* PROBLEM DESCRIPTION *
For this exercise, output exactly and only the lines running from the one with "responsable" through the final line of the data below, without pictures.

(DATASET CONTENT begins)

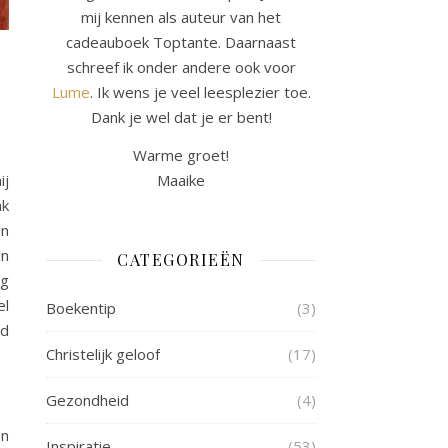
mij kennen als auteur van het
cadeauboek Toptante. Daarnaast
schreef ik onder andere ook voor
Lume
. Ik wens je veel leesplezier toe.
Dank je wel dat je er bent!
Warme groet!
ij
Maaike
ak
en
en
CATEGORIEËN
ag
el
Boekentip
(3)
ed
Christelijk geloof
(17)
Gezondheid
(4)
en
Inspiratie
(53)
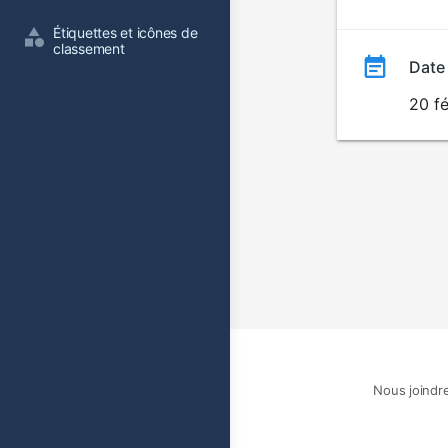
film
Étiquettes et icônes de 
classement
Date
20 f
Nous joindr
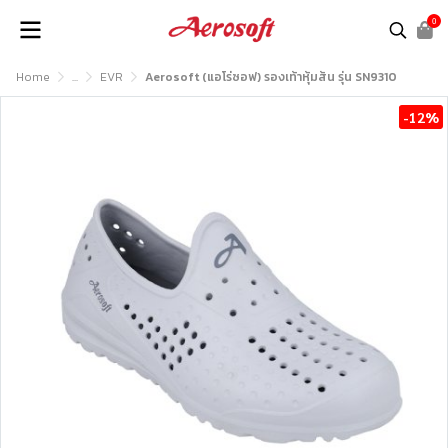
0
Home
...
EVR
Aerosoft (แอโร่ซอฟ) รองเท้าหุ้มส้น รุ่น SN9310
-12%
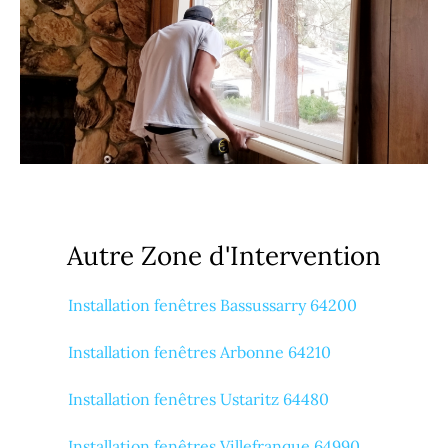
Autre Zone d'Intervention
Installation fenêtres Bassussarry 64200
Installation fenêtres Arbonne 64210
Installation fenêtres Ustaritz 64480
Installation fenêtres Villefranque 64990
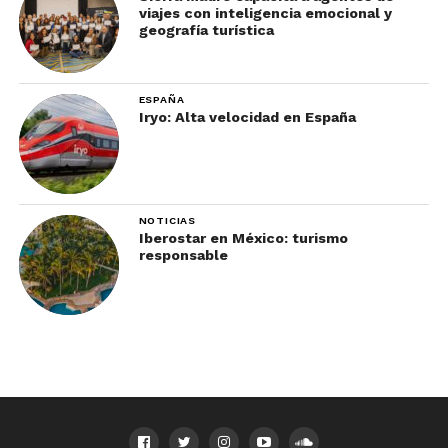
viajes con inteligencia emocional y
geografía turística
ESPAÑA
Iryo: Alta velocidad en España
NOTICIAS
Iberostar en México: turismo
responsable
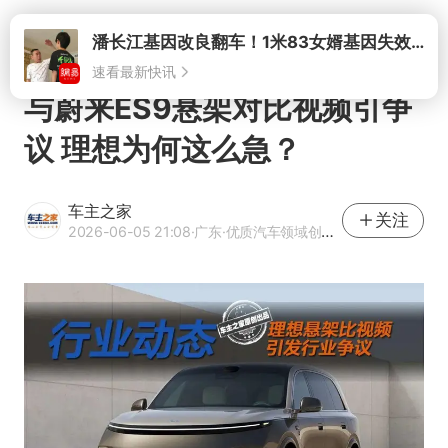
打开
与蔚来ES9悬架对比视频引争
议 理想为何这么急？
车主之家
关注
2026-06-05 21:08
·广东
·优质汽车领域创作者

(DATASET CONTENT ends)

* OUTPUT OF THE EXERCISE *
responsable
打开
与蔚来ES9悬架对比视频引争
议 理想为何这么急？
车主之家
关注
2026-06-05 21:08
·广东
·优质汽车领域创作者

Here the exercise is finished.